If the cost of college makes you gulp — and, not to scare you, but it should — you may breathe easier when you realize there is a way to save for college that could help you save on your tax bill too.
The answer is a 529 plan. The arcane name comes from the section of the Internal Revenue Code that created it.
529 plans explained
A 529 plan is a tax-advantaged savings plan designed to encourage saving for future education costs. 529 plans are sponsored by states, state agencies, or educational institutions. They are authorized by Section 529 of the Internal Revenue Code. Earnings in a 529 plan grow tax-deferred, and withdrawals are tax-free if used for qualified education expenses such as tuition, fees, books, and room and board.
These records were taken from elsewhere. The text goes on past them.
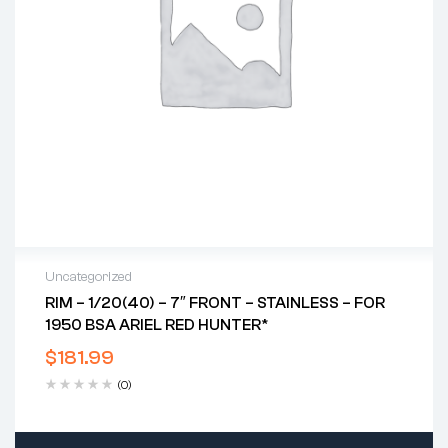
Uncategorized
RIM – 1/20(40) – 7″ FRONT – STAINLESS – FOR
1950 BSA ARIEL RED HUNTER*
$
181.99
(0)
Here’s what you need to know about 529 plans and how they work:
529 Plans are tax-advantaged
When you use a 529, you'll pay less in taxes so you can save more for your child's college tuition. Your contributions grow tax-deferred. Withdrawals are free from federal income taxes as long as the money is used for “qualified college costs,” which include tuition, fees, room and board, books and even technology.
Your state’s 529 plan may offer, in addition, a full or partial state tax deduction, although this really varies by state. See how your state plan measures up to others with the plan comparison function at Savingforcollege.com.
While all 50 states and the District of Columbia offer at least one 529 plan, you’re not obligated to stick with your state’s plan, and your choice doesn’t have any impact on where your Studious Stella or Stanley eventually heads to school.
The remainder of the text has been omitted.